Semua ulama' sepakat bahwa selain walimatul 'arusy hukumnya tidak wajib, namun menurut madzhab syafi'i mengadakan perjamuan/hidangan selain untuk walimatul arusy hukumnya sunat, sebab hidangan tersebut dimaksudkan untuk menampakkan nikmat Alloh dan sebagai wujud rasa syukur atas  nikmat tersebut, dan disunatkan pula untuk menghadiri undangan jamuan tersebut untuk menyambung hubungan baik sesama muslim dan menampakkan kerukunan dan persatuan . Rosululloh shollallohu 'alaihi wasallam bersabda:

لَوْ دُعِيتُ إِلَى كُرَاعٍ لَأَجَبْتُ

“Seandainya aku diundang untuk jamuan makan sebesar satu satu paha belakang (kambing), pasti akan aku penuhi." (Shohih Bukhori, no.5178)

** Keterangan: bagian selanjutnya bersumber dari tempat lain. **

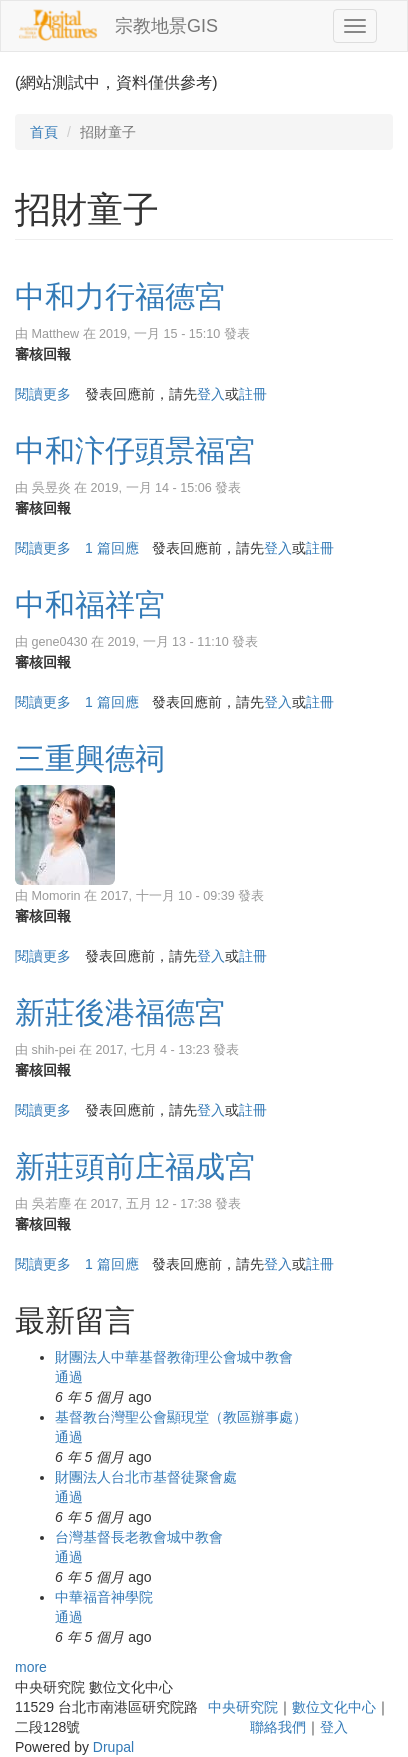 This screenshot has width=408, height=1757. What do you see at coordinates (120, 296) in the screenshot?
I see `中和力行福德宮` at bounding box center [120, 296].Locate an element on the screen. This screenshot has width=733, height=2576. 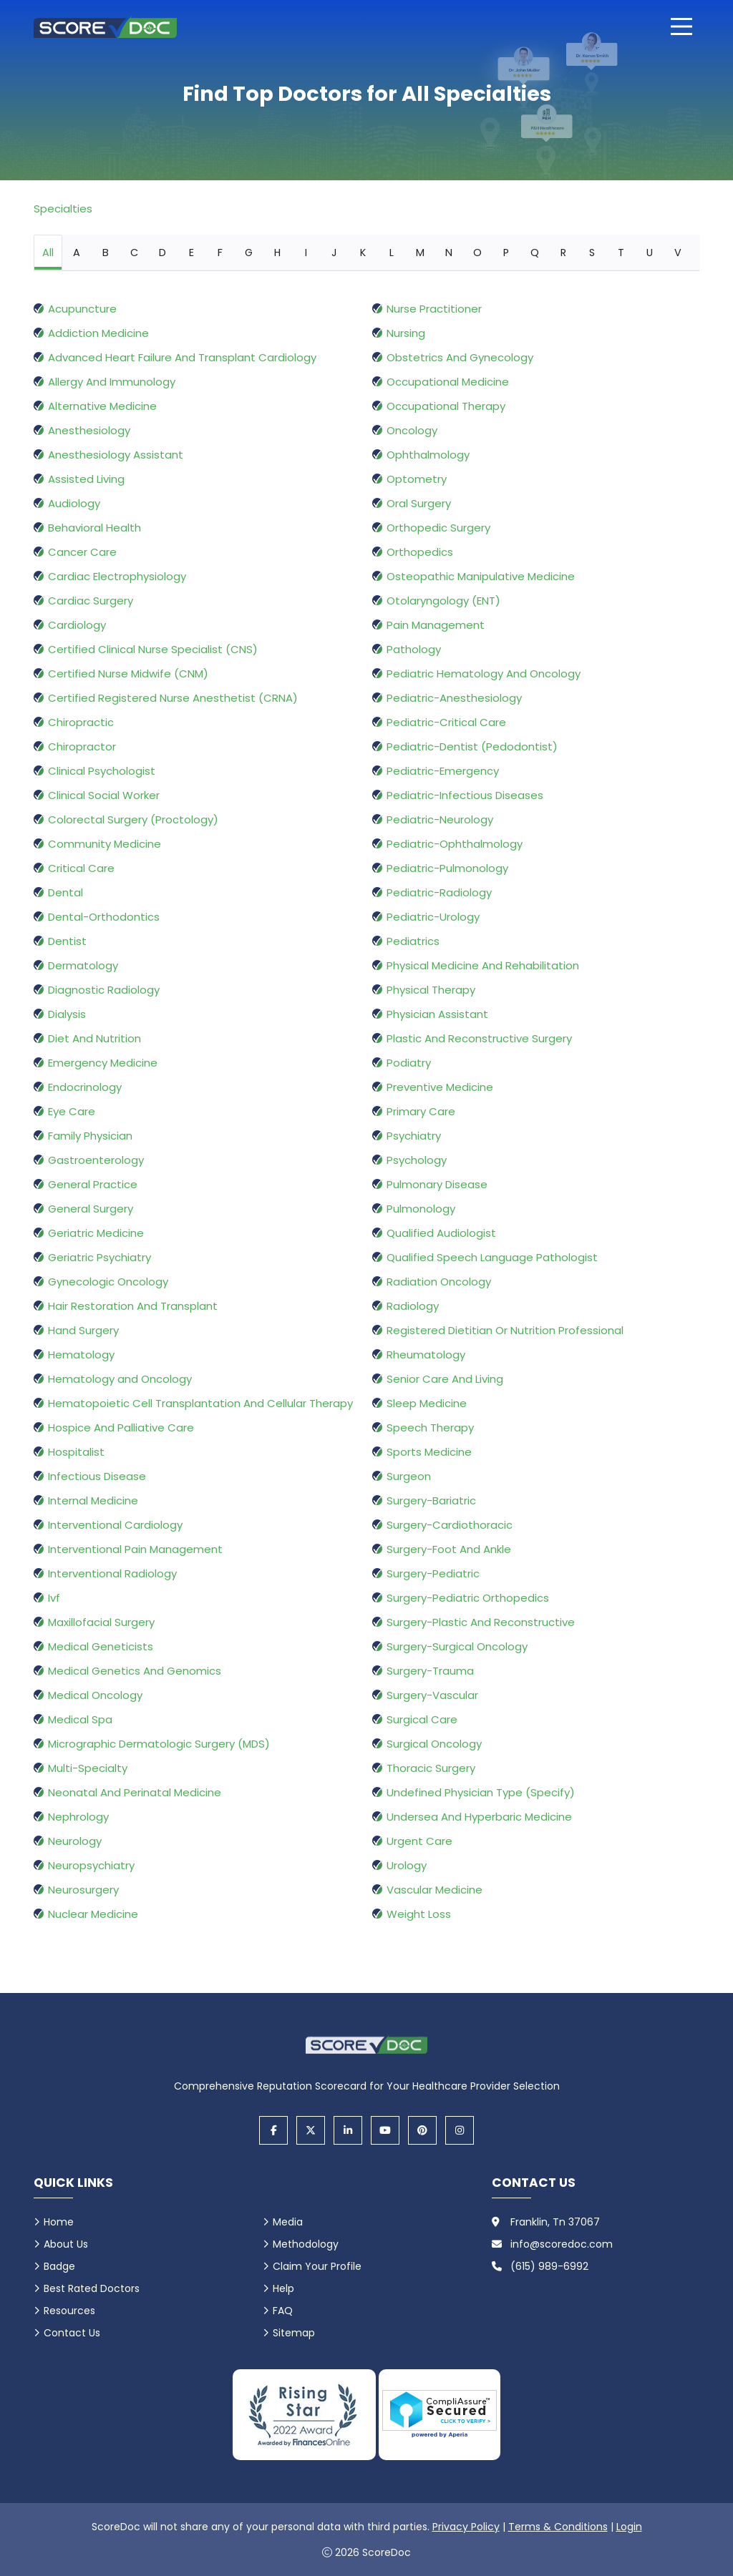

Dari  sudut pandang ini, acara 7 bulanan hukumnya boleh, bahkan sunat karena termasuk dalam walimah yang bertujuan untuk menampakkan rasa gembira dan syukur akan nikmat Alloh berupa akan lahirnya seorang bayi. Terlebih lagi apabila hidangan tersebut disuguhkan dengan mengundang orang lain dan diniati untuk sedekah sebagai permohonan agar ibu yang mengandung dan bayi yang dikandungnya terhindar dari mara bahaya. Para ulama' menyatakan bahwa hukum sedekah adalah sunat, apalagi jika dilakukan pada saat-saat penting dan genting, seperti pada bulan romadhon, saat terjadi gerhana, saat sakit, dan lain-lain. Dalam satuh hadits diriwayatkan :

الصَّدَقَةُ تَسُدُّ سَبْعِينَ بَابًا مِنَ السُّوءِ

"Besedekah itu bisa menutup tujuh puluh macam pintu keburukan". (Mu'jam Kabir Lit-Thobroni, no.4402).

memang benar tidak ditemukan bahwa nabi pernah mengerjakan acara seperti ini, karena memang ini adalah budaya suatu daerah, namun hal ini tidak serta merta menjadikan acara ini dihukumi bid'ah sayyi'ah/qobihah (bid'ah yang buruk). Karena bid'ah yang dianggap buruk apabila bertentangan dengan ajaran dan aturan dalam agama islam, sedangkan apabila tidak melanggar, atau bahkan malah mendapatkan payung hukum dari agama, maka termasuk dalam bid'ah hasanah (bid'ah yang baik). Jadi, selama dalam prosesi acaranya tidak terdapat hal-hal yang bertentangan dalam agama, acara ini tidak bisa dikategorikan dalam bid'ah sayyi'ah/qobihah.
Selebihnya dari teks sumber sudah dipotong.